== Work to be completed ==
Where the line containing "المتخصصة في توفير المنتجات المطلوبة." appears in the records below, begin there and write out each line exactly until the last one, and nothing more.

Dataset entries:
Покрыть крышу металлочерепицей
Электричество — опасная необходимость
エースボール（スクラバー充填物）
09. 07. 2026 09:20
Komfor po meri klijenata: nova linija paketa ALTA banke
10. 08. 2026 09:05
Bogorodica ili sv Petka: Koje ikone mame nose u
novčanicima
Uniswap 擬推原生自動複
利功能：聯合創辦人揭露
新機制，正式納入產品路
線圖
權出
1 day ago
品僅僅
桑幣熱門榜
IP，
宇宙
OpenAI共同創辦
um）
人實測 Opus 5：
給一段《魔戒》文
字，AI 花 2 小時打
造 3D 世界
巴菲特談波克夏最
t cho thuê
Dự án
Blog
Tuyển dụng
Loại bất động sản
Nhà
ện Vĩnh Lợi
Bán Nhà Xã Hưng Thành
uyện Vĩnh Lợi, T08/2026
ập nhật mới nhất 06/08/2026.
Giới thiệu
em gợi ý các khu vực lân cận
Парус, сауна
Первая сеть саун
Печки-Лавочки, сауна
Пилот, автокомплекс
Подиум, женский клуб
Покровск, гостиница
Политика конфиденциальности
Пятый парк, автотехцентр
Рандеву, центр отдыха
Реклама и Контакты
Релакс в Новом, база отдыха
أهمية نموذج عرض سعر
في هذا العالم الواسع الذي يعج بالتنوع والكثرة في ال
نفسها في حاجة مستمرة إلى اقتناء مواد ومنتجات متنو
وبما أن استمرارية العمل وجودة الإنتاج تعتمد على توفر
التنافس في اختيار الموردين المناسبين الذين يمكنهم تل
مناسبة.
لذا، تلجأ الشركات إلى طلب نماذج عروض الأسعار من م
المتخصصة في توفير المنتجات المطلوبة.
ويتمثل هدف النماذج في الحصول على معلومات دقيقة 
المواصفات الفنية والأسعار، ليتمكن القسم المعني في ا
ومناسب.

== Response ==
المتخصصة في توفير المنتجات المطلوبة.
ويتمثل هدف النماذج في الحصول على معلومات دقيقة 
المواصفات الفنية والأسعار، ليتمكن القسم المعني في ا
ومناسب.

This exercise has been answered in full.